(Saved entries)

· · · · · · ·

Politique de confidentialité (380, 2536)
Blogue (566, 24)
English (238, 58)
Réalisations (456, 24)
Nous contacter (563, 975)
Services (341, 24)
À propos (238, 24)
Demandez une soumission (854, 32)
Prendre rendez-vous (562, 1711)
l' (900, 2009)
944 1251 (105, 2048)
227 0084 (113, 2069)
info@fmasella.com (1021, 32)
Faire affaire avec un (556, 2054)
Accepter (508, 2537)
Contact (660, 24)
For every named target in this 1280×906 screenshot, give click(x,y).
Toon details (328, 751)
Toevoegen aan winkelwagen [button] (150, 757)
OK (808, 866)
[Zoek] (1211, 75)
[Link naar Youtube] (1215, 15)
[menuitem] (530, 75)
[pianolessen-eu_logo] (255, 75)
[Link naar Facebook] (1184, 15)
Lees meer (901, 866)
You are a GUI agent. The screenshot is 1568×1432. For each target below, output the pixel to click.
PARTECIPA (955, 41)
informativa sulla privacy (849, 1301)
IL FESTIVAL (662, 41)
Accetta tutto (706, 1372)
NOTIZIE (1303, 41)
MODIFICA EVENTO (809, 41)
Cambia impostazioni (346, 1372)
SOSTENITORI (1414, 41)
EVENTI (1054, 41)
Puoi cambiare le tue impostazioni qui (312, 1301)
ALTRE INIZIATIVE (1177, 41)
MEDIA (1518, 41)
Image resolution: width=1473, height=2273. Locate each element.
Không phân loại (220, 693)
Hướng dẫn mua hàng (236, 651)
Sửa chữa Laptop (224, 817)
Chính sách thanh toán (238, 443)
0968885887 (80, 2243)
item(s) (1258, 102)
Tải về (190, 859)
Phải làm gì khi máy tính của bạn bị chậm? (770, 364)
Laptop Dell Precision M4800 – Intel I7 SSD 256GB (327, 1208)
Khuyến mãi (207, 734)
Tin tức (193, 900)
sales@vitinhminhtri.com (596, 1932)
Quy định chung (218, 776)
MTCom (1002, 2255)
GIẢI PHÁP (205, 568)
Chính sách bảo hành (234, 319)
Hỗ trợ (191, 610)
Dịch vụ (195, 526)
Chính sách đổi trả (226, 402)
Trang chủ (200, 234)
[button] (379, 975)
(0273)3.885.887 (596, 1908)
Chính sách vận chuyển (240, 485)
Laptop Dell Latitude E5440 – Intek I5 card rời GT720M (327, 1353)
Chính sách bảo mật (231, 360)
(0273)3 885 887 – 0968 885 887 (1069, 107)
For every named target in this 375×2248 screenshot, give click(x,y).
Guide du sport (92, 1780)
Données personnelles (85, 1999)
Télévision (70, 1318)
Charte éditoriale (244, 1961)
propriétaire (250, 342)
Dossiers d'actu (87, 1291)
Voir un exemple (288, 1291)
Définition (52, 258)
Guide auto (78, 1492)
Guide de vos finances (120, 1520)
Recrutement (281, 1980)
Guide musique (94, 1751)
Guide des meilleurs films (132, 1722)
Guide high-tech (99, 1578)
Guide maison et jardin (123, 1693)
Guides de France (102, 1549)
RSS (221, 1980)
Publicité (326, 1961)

· · · · · · ·

[TASK DIRECTIONS]: Collect every line with the string "screenshot" from the records, and copy each.

[ANSWER FOR THE TASK]:
For every named target in this 1280×906 screenshot, give click(x,y).
You are a GUI agent. The screenshot is 1568×1432. For each target below, output the pixel to click.
For every named target in this 375×2248 screenshot, give click(x,y).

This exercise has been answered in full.